L’ONU remplace son ancien portail statistique par une plateforme pensée pour les agents IA. Derrière l’annonce, un enjeu simple, fiabilité et traçabilité des chiffres.
En bref
- L’ONU remplace son portail statistique historique
- Google apporte Data Commons et le protocole MCP
- L’objectif, fiabiliser l’accès IA aux chiffres
On utilise de plus en plus des assistants IA pour trouver un chiffre. Le problème, c’est que ces outils restent encore fragiles dès qu’il faut remonter une donnée publique solide, sourcée, stable. C’est précisément là que l’ONU avance avec Google, en refondant l’accès à ses statistiques pour les rendre directement exploitables par des systèmes d’IA.
L’IA cherche des chiffres, mais rate encore la cible
Le constat posé par l’UNICEF n’a rien d’anecdotique. Son benchmark sur plus de 133 000 réponses portant sur des indicateurs mondiaux de développement donne un score moyen de seulement 21,2% de précision sur six grands modèles. João Pedro Azevedo, statisticien en chef de l’agence, a indiqué que le test couvrait GPT-4o, GPT-4o-mini, Claude Sonnet 4.5, Haiku 4.5, Gemini 2.5 Flash et Gemini 2.0 Flash.
Plus frappant encore, environ trois réponses sur cinq ne fournissaient même pas de chiffre exploitable. Et quand un même lot de questions était reposé deux jours plus tard aux mêmes versions de modèles, les systèmes qui avaient donné un nombre les deux fois ne retrouvaient exactement le même qu’une fois sur deux. L’étude doit encore être soumise à une revue académique, mais l’UNICEF prévoit de publier sa méthodologie, son code et ses données.
Une nouvelle brique commune pour les statistiques de l’ONU
Le nouveau portail s’appelle UN System Data Commons. Il repose sur Data Commons, la plateforme open source lancée par Google en 2018, et remplace UNData, dont l’interface relevait d’une logique de base de données classique. Ici, on peut interroger les statistiques des agences onusiennes en langage naturel, ce qui change la surface d’accès, pas seulement l’habillage.

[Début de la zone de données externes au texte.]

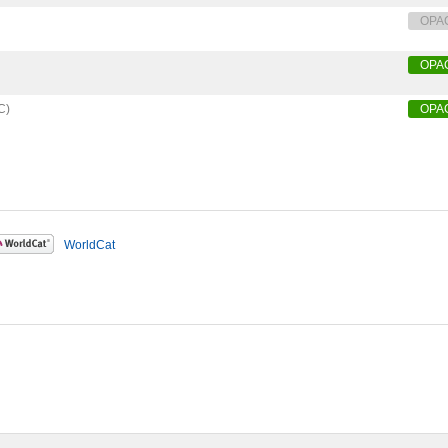
OPA
OPA
)
OPA
WorldCat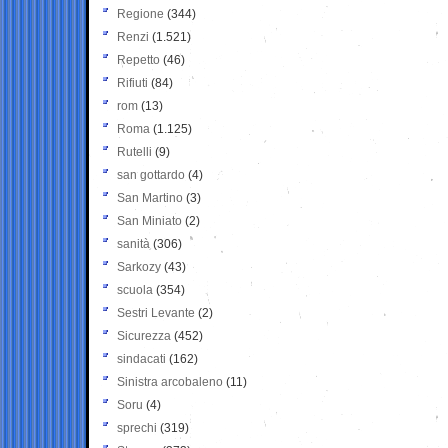
Regione
(344)
Renzi
(1.521)
Repetto
(46)
Rifiuti
(84)
rom
(13)
Roma
(1.125)
Rutelli
(9)
san gottardo
(4)
San Martino
(3)
San Miniato
(2)
sanità
(306)
Sarkozy
(43)
scuola
(354)
Sestri Levante
(2)
Sicurezza
(452)
sindacati
(162)
Sinistra arcobaleno
(11)
Soru
(4)
sprechi
(319)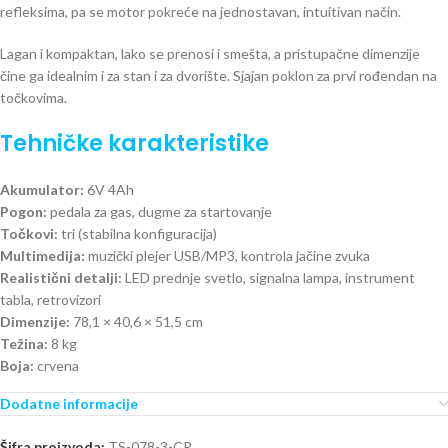
refleksima, pa se motor pokreće na jednostavan, intuitivan način.
Lagan i kompaktan, lako se prenosi i smešta, a pristupačne dimenzije
čine ga idealnim i za stan i za dvorište. Sjajan poklon za prvi rođendan na
točkovima.
Tehničke karakteristike
Akumulator:
6V 4Ah
Pogon:
pedala za gas, dugme za startovanje
Točkovi:
tri (stabilna konfiguracija)
Multimedija:
muzički plejer USB/MP3, kontrola jačine zvuka
Realistični detalji:
LED prednje svetlo, signalna lampa, instrument
tabla, retrovizori
Dimenzije:
78,1 × 40,6 × 51,5 cm
Težina:
8 kg
Boja:
crvena
Dodatne informacije
Šifra proizvoda:
TS-078-3-CR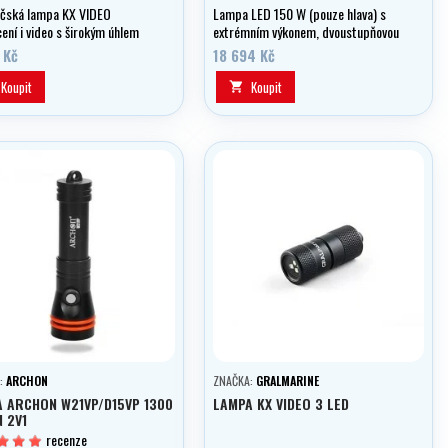
čská lampa KX VIDEO
Lampa LED 150 W (pouze hlava) s
ení i video s širokým úhlem
extrémním výkonem, dvoustupňovou
 a slušným výkonem 1600
regulací ve verzi VIDEO i SPELEO
 Kč
18 694 Kč
Koupit
Koupit

:
ARCHON
ZNAČKA:
GRALMARINE
 ARCHON W21VP/D15VP 1300
LAMPA KX VIDEO 3 LED
 2V1
recenze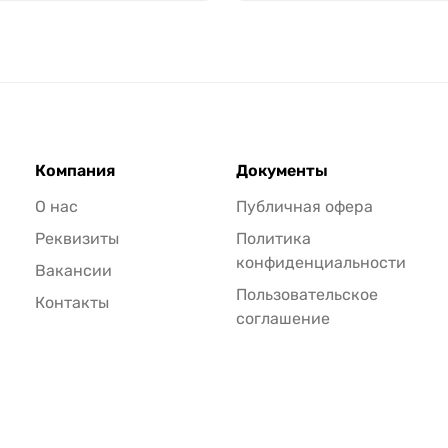
Компания
Документы
О нас
Публичная офера
Реквизиты
Политика
конфиденциальности
Вакансии
Пользовательское
Контакты
соглашение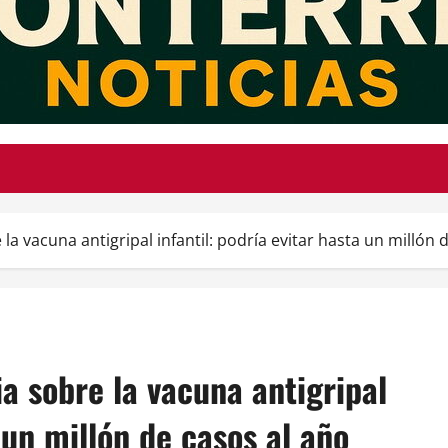
la vacuna antigripal infantil: podría evitar hasta un millón 
a sobre la vacuna antigripal
a un millón de casos al año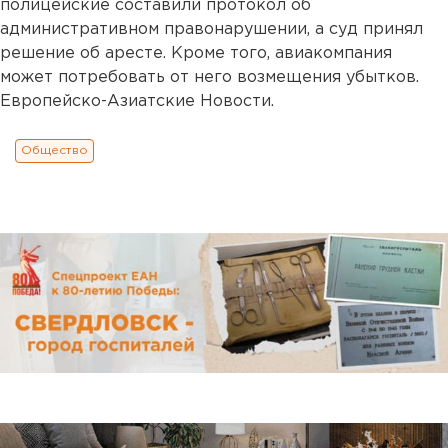
полицейские составили протокол об
административном правонарушении, а суд принял
решение об аресте. Кроме того, авиакомпания
может потребовать от него возмещения убытков.
Европейско-Азиатские Новости.
Общество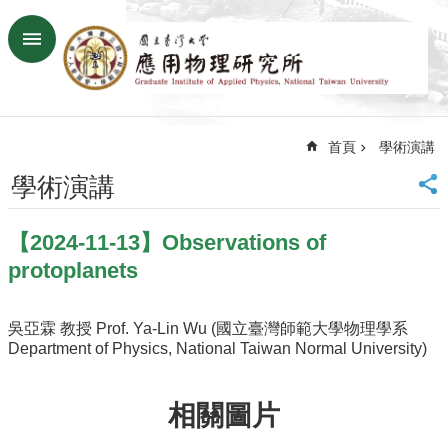
跳到主要內容區塊
進
階
搜
尋
首頁
學術演講
回
首
學術演講
頁
臺
【2024-11-13】Observations of
大
首
protoplanets
頁
網
吳亞霖 教授 Prof. Ya-Lin Wu (國立臺灣師範大學物理學系
站
Department of Physics, National Taiwan Normal University)
導
覽
聯
相關圖片
絡
資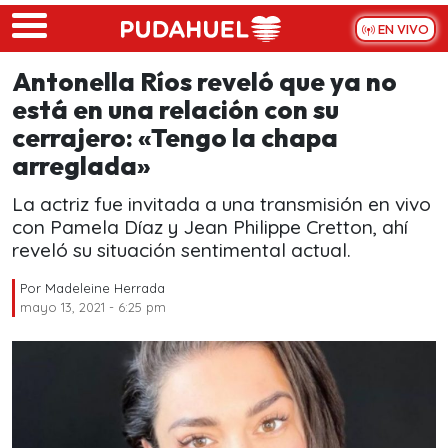
Skip to main content
EN VIVO
Antonella Ríos reveló que ya no
está en una relación con su
cerrajero: «Tengo la chapa
arreglada»
La actriz fue invitada a una transmisión en vivo
con Pamela Díaz y Jean Philippe Cretton, ahí
reveló su situación sentimental actual.
Por
Madeleine Herrada
mayo 13, 2021 - 6:25 pm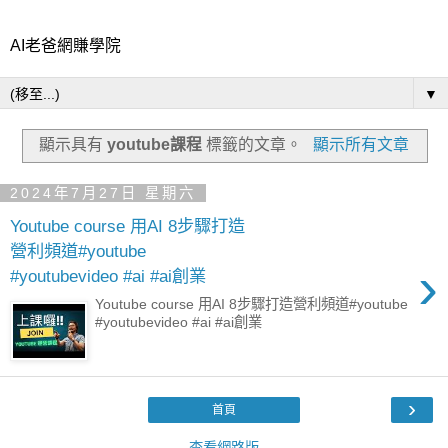
AI老爸網賺學院
▼
顯示具有
youtube課程
標籤的文章。
顯示所有文章
2024年7月27日 星期六
Youtube course 用AI 8步驟打造
營利頻道#youtube
›
#youtubevideo #ai #ai創業
Youtube course 用AI 8步驟打造營利頻道#youtube
#youtubevideo #ai #ai創業
›
首頁
查看網路版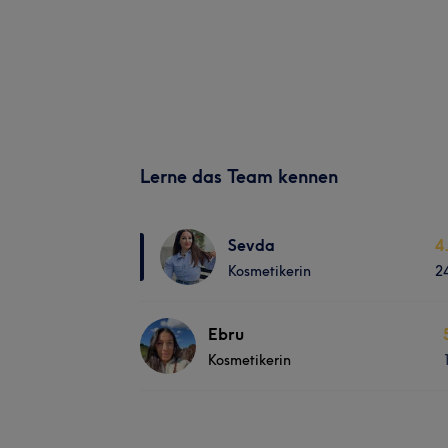
Lerne das Team kennen
Sevda
4
Kosmetikerin
2
Ebru
Kosmetikerin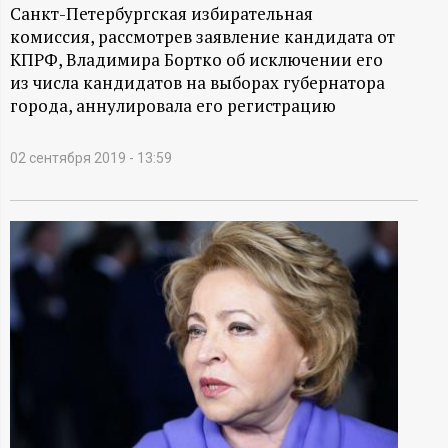
А
Санкт-Петербургская избирательная
комиссия, рассмотрев заявление кандидата от
Н
КПРФ, Владимира Бортко об исключении его
из числа кандидатов на выборах губернатора
-
города, аннулировала его регистрацию
и
02 сентября 2019 - 13:59
н
ф
о
р
м
а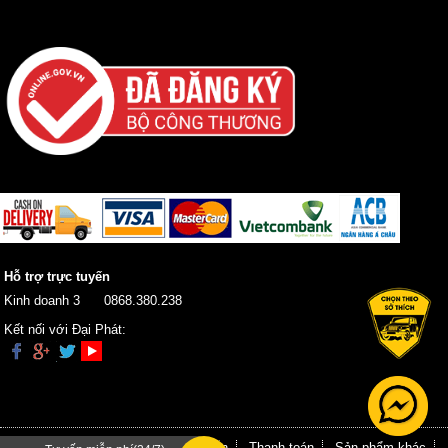
Hỗ trợ trực tuyến
Kinh doanh 3
0868.380.238
Kết nối với Đại Phát:
Trang chủ
Giới thiệu
Hướng dẫn
Thanh toán
Sản phẩm khác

Au lancement, des données provenant de près de 20 entités sont déjà accessibles, tandis que 26 organisations du système onusien se sont engagées dans le projet. L’objectif affiché est d’amener 80% des jeux de données statistiques de l’ONU sur la plateforme d’ici 2027. L’ambition est large, et techniquement assez cohérente.
Le vrai sujet, rendre les données interrogeables par des agents IA
La bascule la plus importante tient au support du Model Context Protocol, ou MCP. En gros, ce standard permet à des agents IA de se connecter directement à une source externe de données. L’an dernier, Google a ajouté ce support à Data Commons, et l’ONU l’intègre maintenant dans son propre dispositif.
Du coup, on ne parle plus seulement d’aller chercher une statistique. Google a montré qu’un système relié aux données de l’ONU via MCP pouvait agréger plusieurs indicateurs, puis produire des tableaux de bord, des graphiques et même une analyse rédigée, sans assemblage manuel des datasets. Une démonstration portait sur l’impact du programme américain PEPFAR en Afrique, avec des mesures liées aux infections par le VIH, à la mortalité due au sida et à l’espérance de vie.
Traçabilité, gouvernance et prudence, le cadre compte autant que la techno
Google.org a apporté environ 1,8 million d’euros (2 millions de dollars) en financement et un soutien technique pour l’infrastructure de base. Mais l’instance est hébergée sous gouvernance de l’ONU, avec l’idée qu’elle puisse ensuite être exploitée et montée en charge de façon autonome. Prem Ramaswamy a aussi évoqué une approche de formation des formateurs, déjà en cours.
Et c’est sans doute le point le plus sain du projet. Chaque statistique conserve sa source d’origine, ce qui permet de remonter au producteur onusien initial. Pas de miracle pour autant, quand même. Donner des données fiables à un modèle ne rend pas automatiquement son interprétation fiable. Prem Ramaswamy le rappelle, une revue humaine reste nécessaire avant toute citation ou publication.